C’est cette joie-là qui habitait Paul à Corinthe ; c’est elle qui permettait aux martyrs de chanter sous les coups. Ce n’est pas une joie nerveuse ou artificielle, c’est la paix profonde de celui qui a trouvé sa demeure. Et Jésus continue en disant : « En ce jour-là, vous ne me poserez plus de questions », on pourrait se demander pourquoi ne poserons-nous plus de questions ? Mais c’est tout simplement parce que l’amour est sa propre réponse. Quand on est dans les bras de celui qu’on aime, on n’a plus besoin d’explications sur le pourquoi du comment de la vie : la présence suffit. Le chrétien est celui qui, au milieu des tempêtes de l’histoire et des tristesses du monde, porte en lui ce petit enfant qui vient de naître, cette certitude que la Lumière a déjà gagnée.

Conclusion et application pour notre journée

La Parole de ce vendredi nous invite à une véritable conversion de notre tristesse. La liturgie d’aujourd’hui nous rappelle que nous ne sommes pas des victimes du destin, nous sommes des témoins d'une naissance. Pour mettre cela en pratique aujourd'hui, je vous propose deux chemins.

·              Le premier est de regarder vos peurs avec le regard de Dieu. Si vous vous sentez bloqué dans une situation, si vous avez peur de témoigner ou de faire un choix juste, entendez le Seigneur vous dire : « Ne crains pas, car j’ai pour moi un peuple nombreux dans cet endroit ». Croyez que Dieu a déjà préparé le terrain là où vous allez ; ne comptez pas sur vos forces, mais sur Sa présence invisible qui travaille les cœurs avant même votre arrivée.

·              Le second chemin est de ne pas gaspiller vos peines. Si vous êtes atteints par une souffrance, une contrariété ou une tristesse vous visite, ne la laissez pas vous refermer sur vous-même, offrez-la comme un travail d'enfantement. Demandez au Seigneur de vous conduire, de vous donner le discernement nécessaire pour bien agir et dites-lui : « Seigneur, je ne comprends pas cette douleur, mais je Te la confie pour qu'elle fasse naître en moi plus de patience, plus d'amour ou plus de confiance ». Rappelez-vous que votre joie est scellée dans le cœur du Ressuscité et que rien dans ce monde n'a le pouvoir de la briser.

Prière

Seigneur Jésus, je Te confie aujourd'hui les zones d'ombre et de peur de mon cœur.
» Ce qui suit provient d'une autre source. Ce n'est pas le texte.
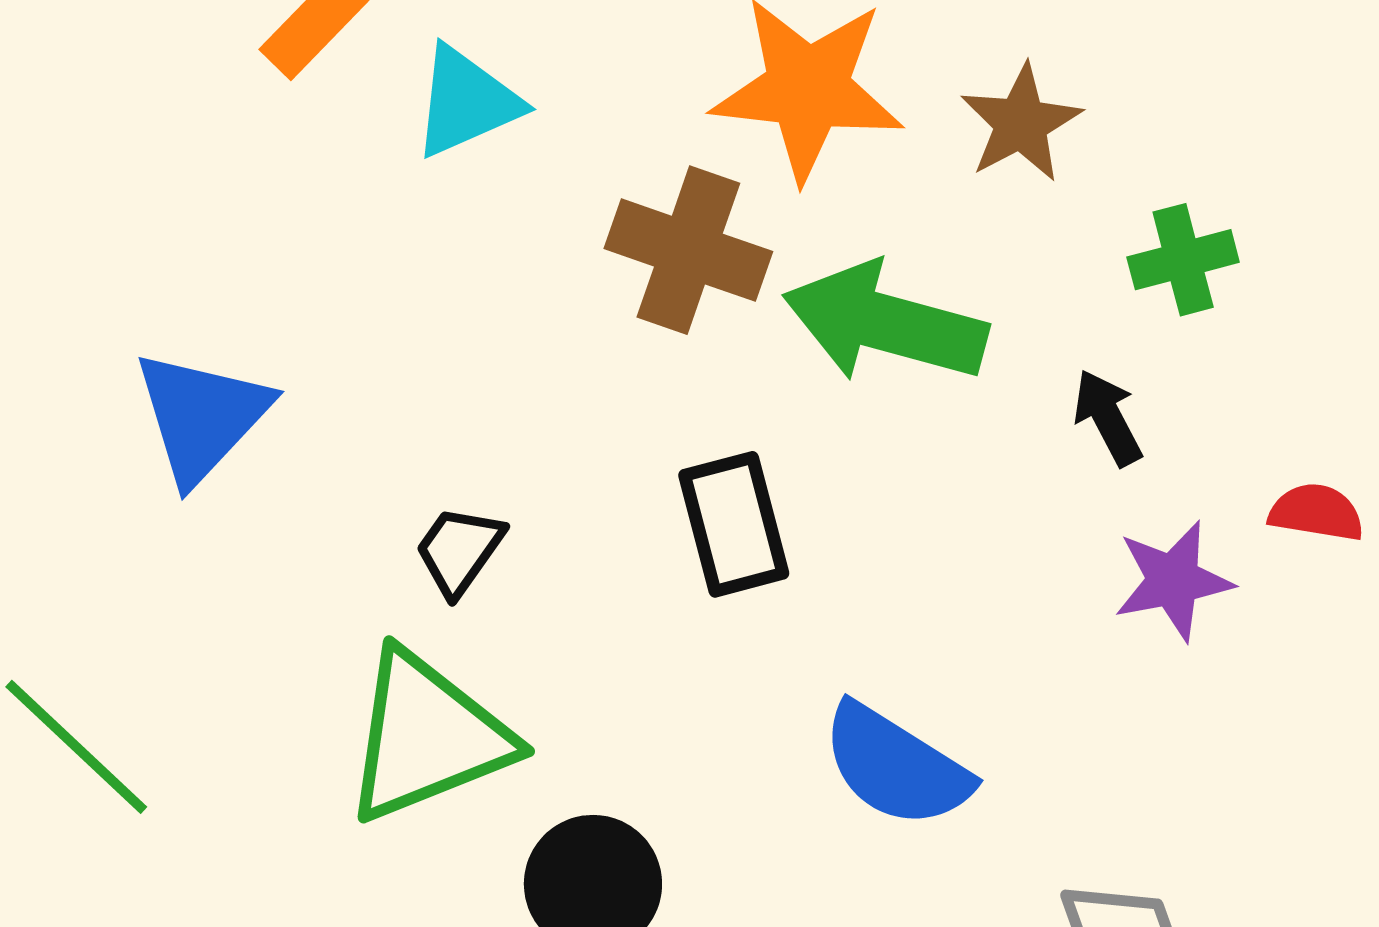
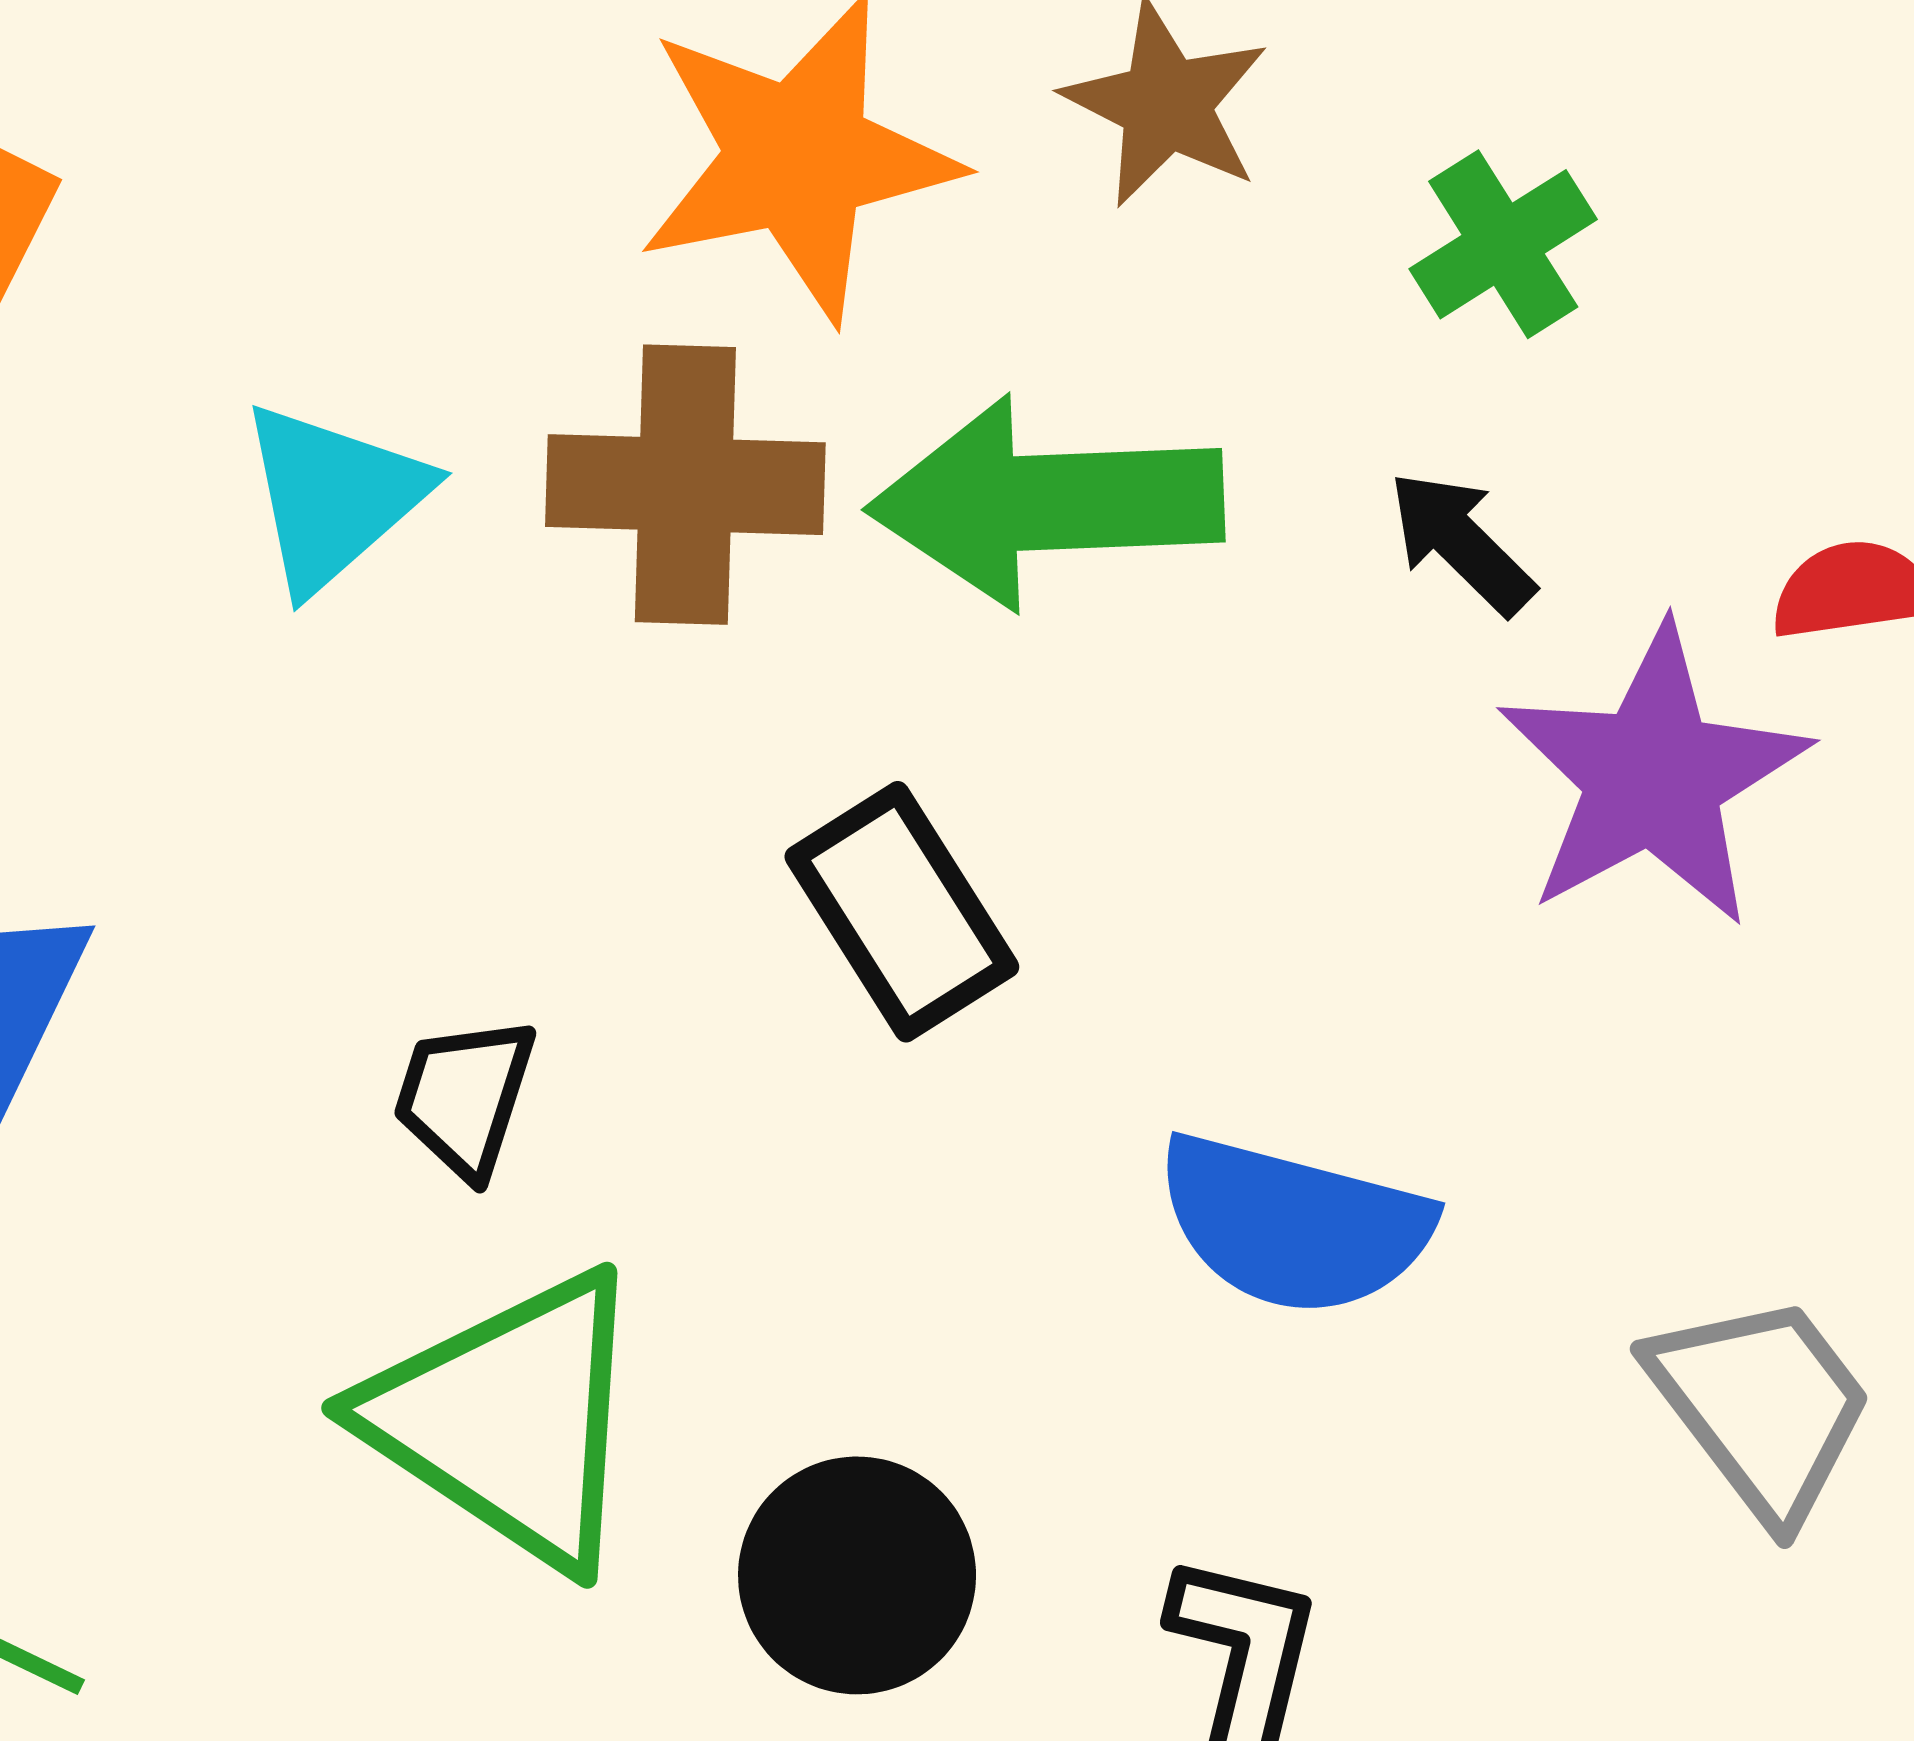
cyan triangle: (466, 102) -> (333, 497), moved
purple star: (1173, 581) -> (1653, 776), size x1.5
green triangle: (427, 737) -> (509, 1420), turned -47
Merci de me dire, comme à Paul dans la nuit : « Sois sans crainte ». Pardonne-moi quand je reste prostré dans mes tristesses, oubliant que Tu es l'Emmanuel, le Dieu avec nous.

Esprit Saint, viens transformer mes peines en douleurs d'enfantement. Aide-moi à ne pas me laisser scandaliser par les épreuves, mais à y voir le passage vers une vie plus profonde. Fais grandir en moi cette joie que personne ne peut enlever, cette certitude d'être aimé qui dépasse tout sentiment.

Père, je Te rends grâce pour le don de Ton Fils. Garde mon cœur tourné vers Lui, afin que dans les moments de doute, je me souvienne que Tu es le Roi de toute la terre et que Ta victoire est déjà ma demeure. Que ma vie soit aujourd'hui un reflet de cette joie sereine qui attire ceux qui Te cherchent encore sans le savoir. Amen.